Previous studies demonstrated that IL‐13Rα2 chain–overexpressing cancer cells were highly sensitive to IL‐13 cytotoxin (IL13‐PE38QQR) and could be targeted by cytotoxin treatment. However, the majority of human tumors do not express high levels of IL‐13Rα2 chain. To expand the IL‐13 cytotoxin–mediated cancer targeting therapy, we combined cytotoxin treatment with gene transfer of IL‐13Rα2 chain. We constructed a recombinant adenoviral vector carrying the human IL‐13Rα2 gene (Ad‐IL‐13Rα2), which expresses high levels of IL‐13Rα2 chain on infected cells. Human cancer cell lines A549 and HOS, which originally show no IL‐13Rα2 expression and little sensitivity to IL‐13 cytotoxin, were effectively converted to become sensitive to this cytotoxin after Ad‐IL‐13Rα2 infection. The CC50 of IL‐13 cytotoxin for Ad‐IL‐13Rα2‐infected A549 cells was <10 ng/ml, whereas the CC50 for uninfected or control vector‐infected cells was >500 ng/ml. We also examined the antitumor activity of IL‐13 cytotoxin in an established xenograft model of cytotoxin‐resistant human lung tumor. Only a single i.t. injection of Ad‐IL‐13Rα2 markedly enhanced the sensitivity of established tumors to IL‐13 cytotoxin treatment; furthermore, this antitumor effect was significantly sustained for more than 1 month after the last treatment with IL‐13 cytotoxin. Taken together, these results suggest the combination of adenoviral vector–mediated IL‐13Rα2 gene transfer and IL‐13 cytotoxin administration can be an effective targeting approach for several types of IL‐13 cytotoxin–resistant cancers which show no or little expression of IL‐13Rα2 chain.

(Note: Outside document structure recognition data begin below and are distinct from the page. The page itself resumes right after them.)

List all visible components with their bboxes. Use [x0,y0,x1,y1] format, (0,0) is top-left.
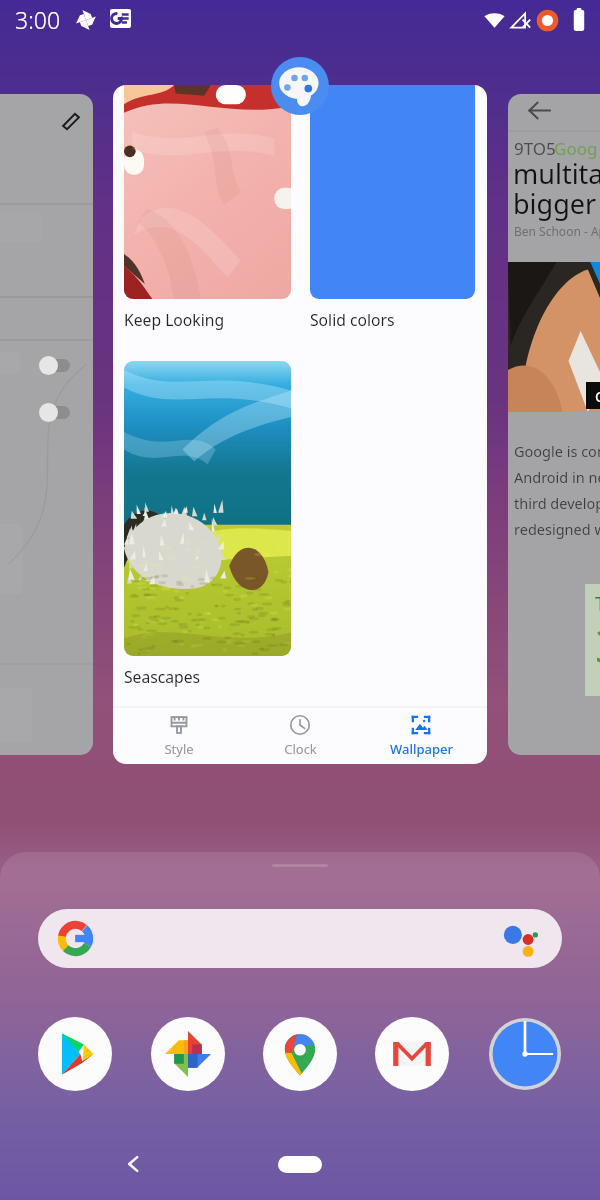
button[interactable] [124,85,291,299]
staticText: Toe [595,590,600,617]
staticText: Seascapes [124,666,201,687]
button[interactable] [0,94,93,755]
staticText: Google is con [514,441,600,461]
staticText: Goog [554,137,598,160]
staticText: bigger p [513,185,600,222]
staticText: 3 [595,614,600,677]
staticText: 3:00 [15,4,61,35]
button[interactable] [124,361,291,656]
button[interactable]: Style [124,708,234,764]
button[interactable]: Home [278,1156,322,1173]
button[interactable]: Wallpaper and style [271,57,329,115]
staticText: 9TO5 [514,137,556,160]
button[interactable]: 9TO5 [508,94,600,755]
staticText: Style [164,740,194,758]
button[interactable]: Photos [151,1017,225,1091]
staticText: third develope [514,493,600,513]
button[interactable]: Keep Looking [113,85,487,764]
button[interactable] [310,85,475,299]
staticText: Ben Schoon - Ap [514,223,600,239]
staticText: Clock [284,740,317,758]
staticText: Wallpaper [390,740,453,758]
staticText: C [595,386,600,406]
button[interactable]: Clock [245,708,355,764]
staticText: Solid colors [310,309,395,330]
button[interactable]: Clock [488,1017,562,1091]
staticText: redesigned w [514,519,600,539]
button[interactable]: Gmail [375,1017,449,1091]
button[interactable]: Wallpaper [366,708,476,764]
staticText: Android in ne [514,467,600,487]
button[interactable]: Maps [263,1017,337,1091]
staticText: multitask [513,155,600,192]
button[interactable]: Play Store [38,1017,112,1091]
staticText: Keep Looking [124,309,225,330]
button[interactable]: Search [38,909,562,968]
button[interactable]: Back [118,1146,148,1176]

MIP-T3 associates with IL-13Rα1 and suppresses STAT6 activation in response to IL-13 stimulation

To unravel the mechanism of interleukin‐13 (IL‐13)‐specific functions, we sought to identify IL‐13 receptor (IL‐13R) binding molecules. A novel human IL‐13Rα1 binding protein (IL13RBP1) has been identified using yeast tri‐hybrid system, which was found to encode the same protein as MIP‐T3 (microtubule interacting protein that associates with tumor necrosis factor (TNF) receptor associating factor‐3 (TRAF3)). It constitutively associates with IL‐13Rα1 and suppresses IL‐4/13‐induced signal transducer and activator of transcription‐6 (STAT6) phosphorylation. IL‐13‐induced STAT6 activation was also inhibited as determined by dual luciferase assay and electrophoretic mobility shift assay (EMSA). These results suggest that MIP‐T3 is a novel inhibitor of IL‐13 signaling and may be a useful molecule in ameliorating various conditions in which IL‐13 plays a central role.